Beta thanks go to Rick Berko, River, and Ithil-Valon. You guys have been terrific, and believe me, if there are any mistakes left, they're all totally mine. I take full credit for them.
And Lastly: HUGE thanks go to Rick and company for helping me research the best kind of liquor to use for this story. It was fun, wasn't it? *gryns* Thujone is the ingredient found in European blends of absinthe. To my knowledge, it's still illegal to include thujone in American absinthe. The stuff is so powerful that "one shot of this stuff will have you seeing green faeries in seconds," according to Rick's BF (a bartender). Unless you're a hardened alcoholic, of course.
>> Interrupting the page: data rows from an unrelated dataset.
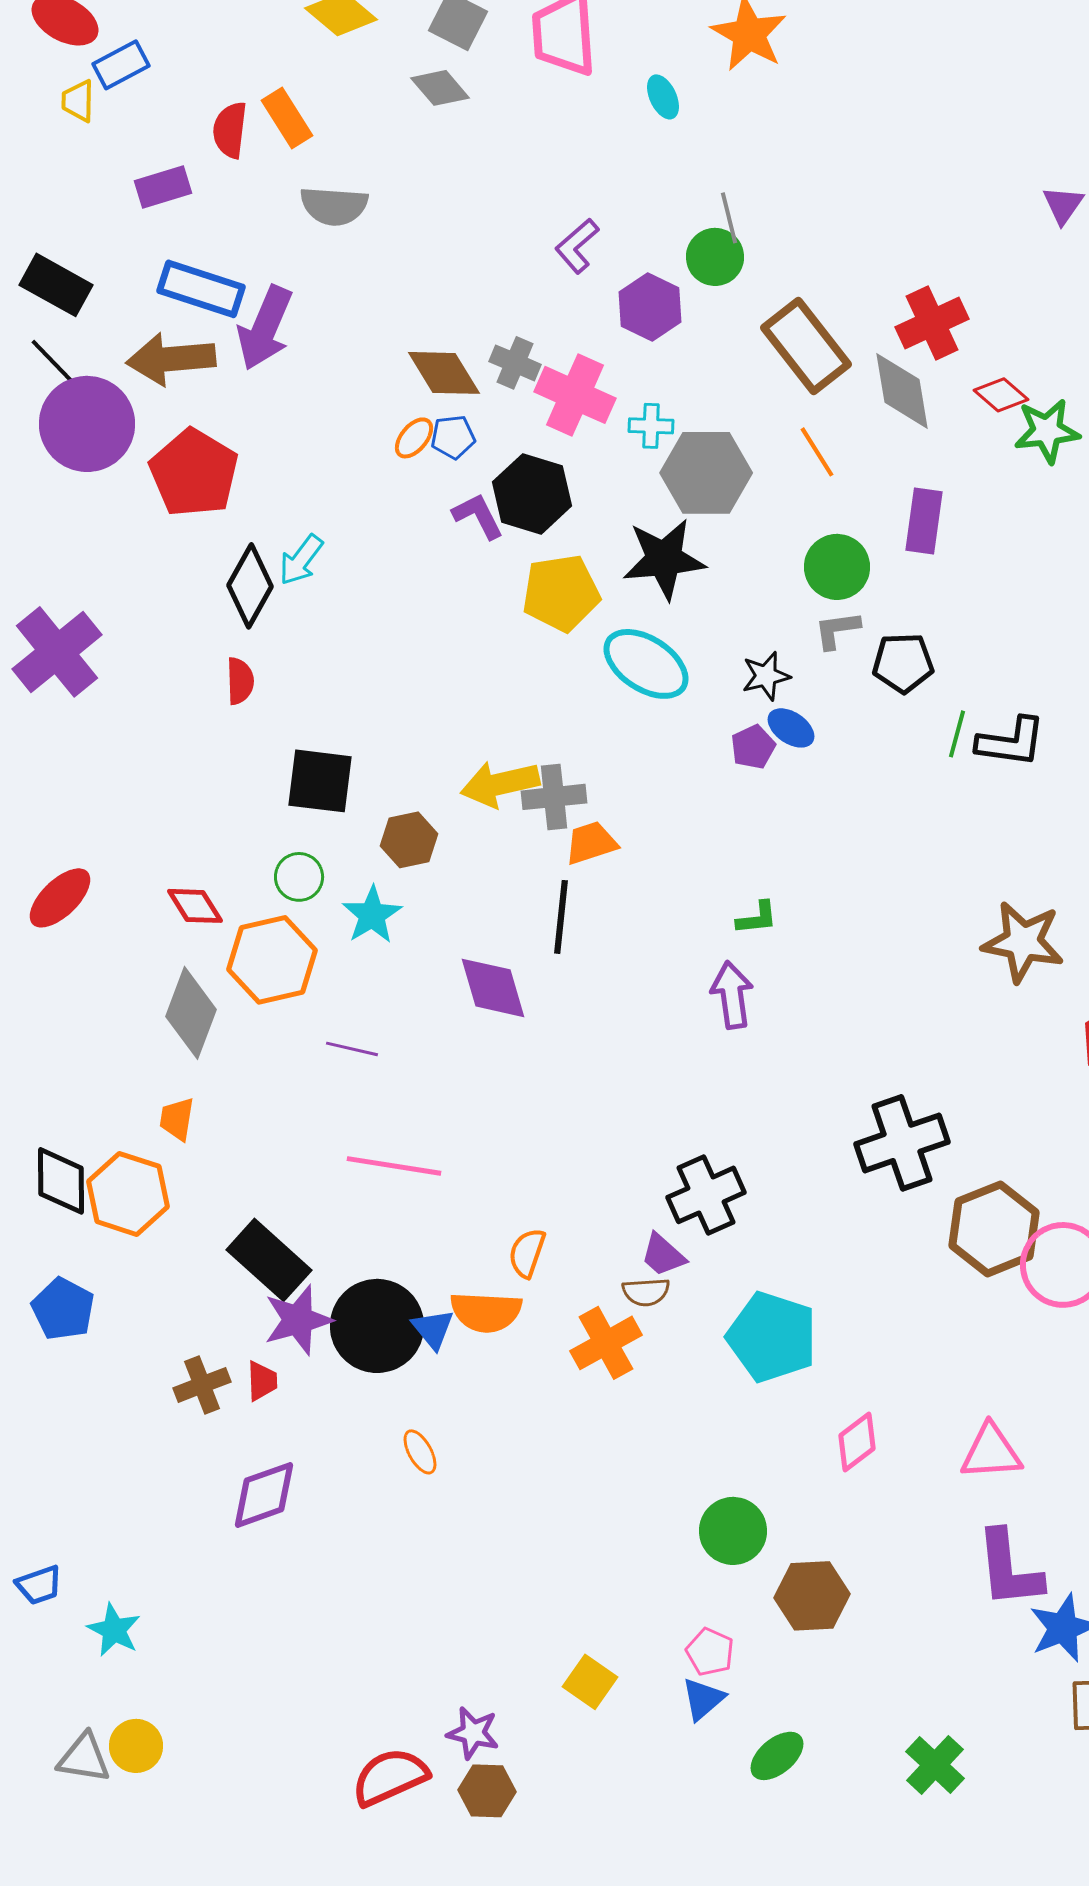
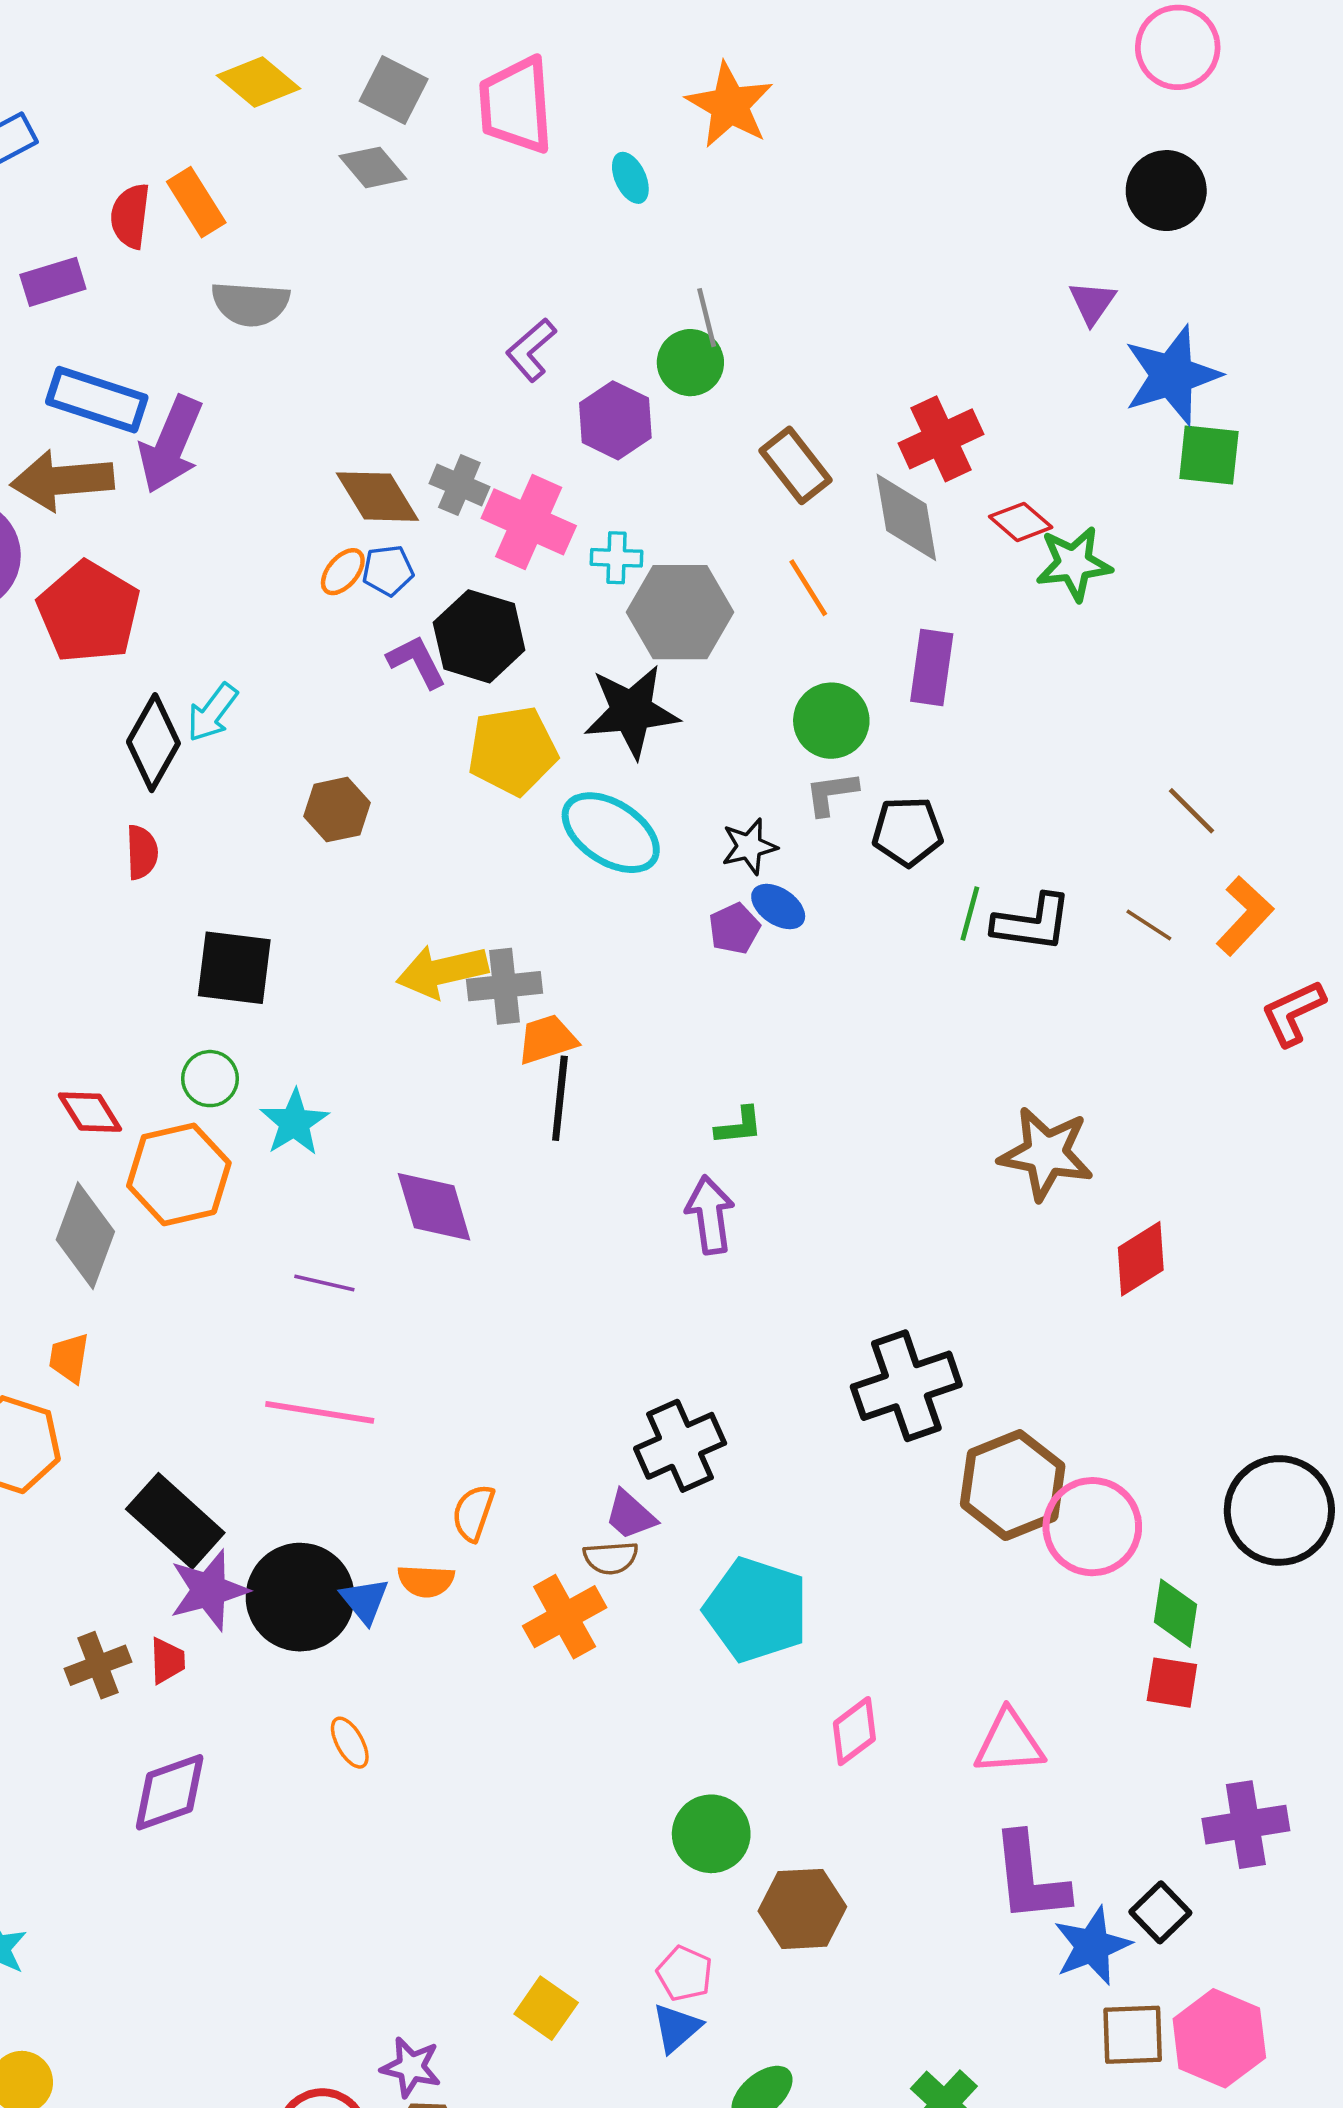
brown rectangle: (806, 346) -> (795, 465), size x0.7
brown hexagon: (409, 840) -> (337, 810), moved
black line: (561, 917) -> (560, 1098), moved
purple line: (352, 1049) -> (324, 1283), moved
orange semicircle: (486, 1312) -> (426, 1581), size x0.7

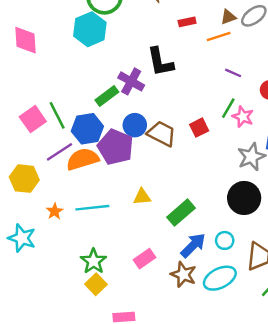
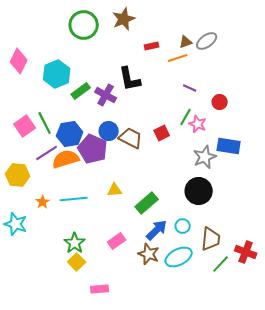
cyan hexagon: (90, 29) -> (57, 74), moved
pink diamond: (26, 40) -> (19, 61), turned 30
green rectangle: (107, 96) -> (81, 91), moved

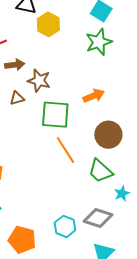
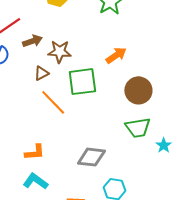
orange line: (65, 150) -> (53, 102), moved
green trapezoid: (100, 171) -> (138, 128), turned -40
gray diamond: (98, 218) -> (91, 157), moved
Then it takes minutes. *LOL*
Part Two
Blondie spent several days under Mouse's tutelage, learning how things worked in the Barrens. They all looked out for each other, in a way, but the rest of the world could go hang. Anyone was welcome, but only as long as they didn't steal or hurt anyone. That was tantamount to murder, in the Barrens "code", and it got the offender thrown out real fast. Those who had something were quick to offer it to someone who didn't, and those who didn't bartered rather than take a handout. It wasn't a perfect society, by any means, but it worked for what they wanted. Everyone contributed something, including him. Most of the time it was just muscle when something needed moved, or runs to the food banks, but sometimes it was only a sympathetic ear. That, and protecting Mouse. She had saved his life, even if he hadn't wanted it saved, and that meant a lot to him. He'd pay it back however he could.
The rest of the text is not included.